Marmite – Part Two – Mission Exposition

Here be part two of the Marmite Saga. It’s probably worth checking out part one before reading this.

“What is it then?”

She pressed a finger to my chest and my tummy did flutterings and the like from her touch, but that feeling faded quickly when I saw the look on her face.

“It’s not important right now, what is important is that you listen to what I have to tell you.”

“Ooookaaayyy?”

“The chief is just through here, he’s a good man, well respected and loved by his people.”

“His people?”

“Yes, and you’d do well to keep your tongue civil and your answers brief. He has no time to waste on, well, time wasters.”

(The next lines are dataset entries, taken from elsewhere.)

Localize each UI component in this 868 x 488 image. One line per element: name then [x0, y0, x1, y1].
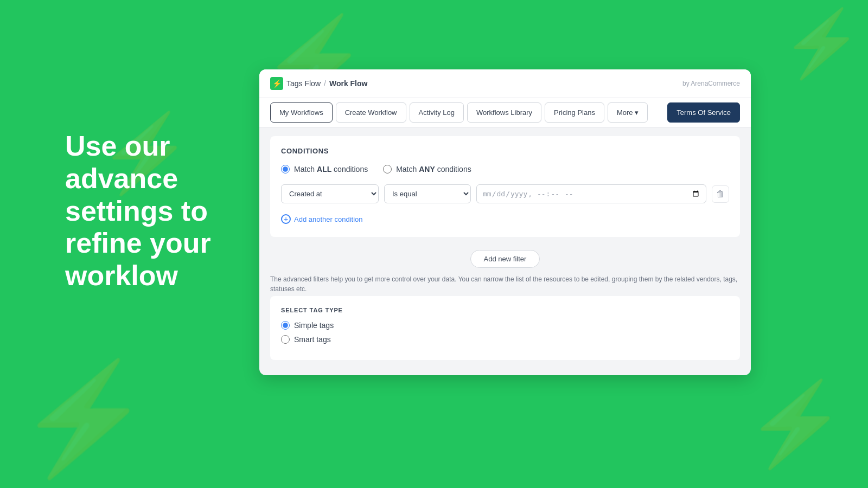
nav-my-workflows[interactable]: My Workflows [270, 102, 333, 123]
card-content: CONDITIONS Match ALL conditions Match AN… [259, 127, 751, 375]
nav-more[interactable]: More ▾ [608, 102, 648, 123]
nav-pricing-plans[interactable]: Pricing Plans [545, 102, 604, 123]
by-arenacommerce: by ArenaCommerce [682, 80, 740, 87]
delete-condition-button[interactable]: 🗑 [712, 185, 729, 203]
nav-activity-log[interactable]: Activity Log [410, 102, 464, 123]
conditions-title: CONDITIONS [281, 147, 729, 155]
condition-row: Created at Updated at Title Tag Is equal… [281, 184, 729, 203]
smart-tags-option[interactable]: Smart tags [281, 335, 729, 344]
add-new-filter-button[interactable]: Add new filter [470, 250, 540, 268]
logo-symbol: ⚡ [272, 79, 282, 88]
deco-bolt-br: ⚡ [745, 376, 846, 472]
match-all-label: Match ALL conditions [294, 165, 368, 174]
match-any-radio[interactable] [383, 165, 392, 174]
breadcrumb-separator: / [324, 79, 326, 88]
condition-operator-select[interactable]: Is equal Is not equal Greater than Less … [384, 184, 471, 203]
simple-tags-radio[interactable] [281, 321, 290, 330]
condition-field-select[interactable]: Created at Updated at Title Tag [281, 184, 379, 203]
add-condition-icon: + [281, 214, 291, 224]
left-panel: Use our advance settings to refine your … [65, 130, 250, 292]
main-card: ⚡ Tags Flow / Work Flow by ArenaCommerce… [259, 69, 751, 375]
add-filter-section: Add new filter [270, 243, 740, 270]
terms-of-service-button[interactable]: Terms Of Service [667, 102, 740, 123]
simple-tags-label: Simple tags [294, 321, 334, 330]
smart-tags-label: Smart tags [294, 335, 331, 344]
deco-bolt-bl: ⚡ [16, 355, 152, 483]
nav-create-workflow[interactable]: Create Workflow [336, 102, 406, 123]
condition-date-input[interactable] [476, 184, 706, 203]
left-heading: Use our advance settings to refine your … [65, 130, 250, 292]
deco-bolt-tr: ⚡ [781, 5, 863, 82]
nav-workflows-library[interactable]: Workflows Library [467, 102, 541, 123]
smart-tags-radio[interactable] [281, 335, 290, 344]
match-any-option[interactable]: Match ANY conditions [383, 165, 471, 174]
match-radio-group: Match ALL conditions Match ANY condition… [281, 165, 729, 174]
help-text: The advanced filters help you to get mor… [270, 270, 740, 296]
trash-icon: 🗑 [716, 189, 725, 199]
tag-type-section: SELECT TAG TYPE Simple tags Smart tags [270, 296, 740, 360]
match-any-label: Match ANY conditions [396, 165, 471, 174]
logo-icon: ⚡ [270, 77, 283, 90]
conditions-section: CONDITIONS Match ALL conditions Match AN… [270, 136, 740, 237]
breadcrumb-current: Work Flow [329, 79, 368, 88]
breadcrumb: ⚡ Tags Flow / Work Flow [270, 77, 367, 90]
card-nav: My Workflows Create Workflow Activity Lo… [259, 98, 751, 127]
match-all-radio[interactable] [281, 165, 290, 174]
add-condition-button[interactable]: + Add another condition [281, 212, 362, 226]
simple-tags-option[interactable]: Simple tags [281, 321, 729, 330]
breadcrumb-parent: Tags Flow [286, 79, 321, 88]
card-header: ⚡ Tags Flow / Work Flow by ArenaCommerce [259, 69, 751, 98]
tag-type-title: SELECT TAG TYPE [281, 307, 729, 313]
add-condition-label: Add another condition [294, 215, 362, 223]
match-all-option[interactable]: Match ALL conditions [281, 165, 368, 174]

“Look, I’m just following your lead as I still have no idea what on earth is going on.”

She stared at me for what felt like an eternity before something inside her relented. A smile flickered, faintly, in the corner of her mouth.

“Well, you’re obviously one of the few lucky ones.”

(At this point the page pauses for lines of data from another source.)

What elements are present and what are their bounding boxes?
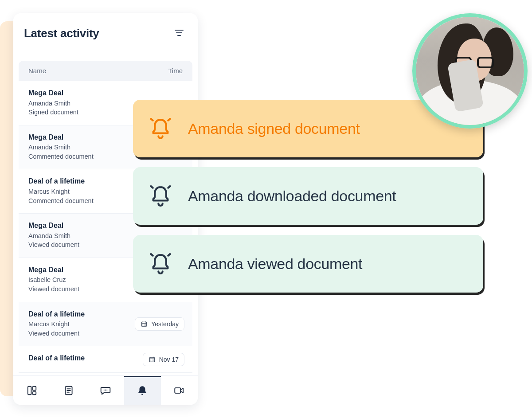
panel-title: Latest activity xyxy=(24,27,99,40)
tab-notifications[interactable] xyxy=(124,376,161,405)
column-header: Name Time xyxy=(19,61,192,81)
toast-viewed: Amanda viewed document xyxy=(133,235,483,293)
bell-ring-icon xyxy=(148,116,173,141)
video-icon xyxy=(173,385,185,396)
bell-icon xyxy=(137,385,148,396)
row-title: Mega Deal xyxy=(28,88,183,98)
tab-document[interactable] xyxy=(50,376,87,405)
tab-chat[interactable] xyxy=(87,376,124,405)
bell-ring-icon xyxy=(148,184,173,208)
toast-message: Amanda viewed document xyxy=(188,255,362,273)
date-label: Yesterday xyxy=(151,320,179,328)
column-name: Name xyxy=(28,67,46,74)
toast-downloaded: Amanda downloaded document xyxy=(133,167,483,225)
date-label: Nov 17 xyxy=(159,356,179,363)
avatar xyxy=(412,13,528,129)
date-chip: Nov 17 xyxy=(143,353,184,366)
bell-ring-icon xyxy=(148,251,173,276)
column-time: Time xyxy=(168,67,183,74)
date-chip: Yesterday xyxy=(135,317,184,331)
toast-message: Amanda signed document xyxy=(188,120,360,137)
chat-icon xyxy=(100,385,111,396)
tab-dashboard[interactable] xyxy=(13,376,50,405)
tab-video[interactable] xyxy=(161,376,198,405)
toast-message: Amanda downloaded document xyxy=(188,188,396,205)
activity-row[interactable]: Deal of a lifetime Marcus Knight Viewed … xyxy=(19,302,192,347)
calendar-icon xyxy=(141,320,148,328)
tab-bar xyxy=(13,375,198,405)
filter-icon[interactable] xyxy=(174,27,184,40)
dashboard-icon xyxy=(26,385,38,396)
document-icon xyxy=(63,385,74,396)
calendar-icon xyxy=(149,356,156,363)
activity-row[interactable]: Deal of a lifetime Nov 17 xyxy=(19,346,192,373)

She pushed the door open. “It’s a shame that’s about to change.”

The flutterbuys had all but gone now from my stomach, replaced with a heavy knot of fear. Gingerly I stepped up to the open door; what I saw was not what I had expected.

“Mr. Odersky?”

Hipster Chick turned to me, anger flaring across her face faster than teenage acne the night before a date.

“What did I just tell you outside?”

“It’s okay, Philomena. I know this man.”

The anger warbled across her face for a few seconds longer before she dropped her gaze and moved to the side, allowing me to enter.

I strode into the middle of what had once been the store manager’s office to meet ‘The Chief’. My boss from my day job and now, somehow, the inexplicable leader of an underground militia, Mr. Odersky stood to receive me, his smile as bright as his choice of garments. I shook his hand, the billowy crimson silk sleeves of his flamenco dancer shirt flapping wildly.

“Wuh, how?” I asked him, surprised at his appearance.

“Oh the how and the why don’t matter.” He said genially. “Besides which, your complaint letter is probably already long enough without adding that exposition.”

“Fair enough.” I agreed, and sat down on a crate of Marmite that was doubling up as a chair.

“I have to say, Dear I didn’t think I was ever going to see you again. After you took that punch from the lady in the straw hat and disappeared into the middle of the bread blitzkrieg…I.” He wiped an errant tear from his cheek.

“The lady in the straw hat.” I whispered to myself.

“Yes, her.”

“Where is she? She started this, she needs to atone for her actions.”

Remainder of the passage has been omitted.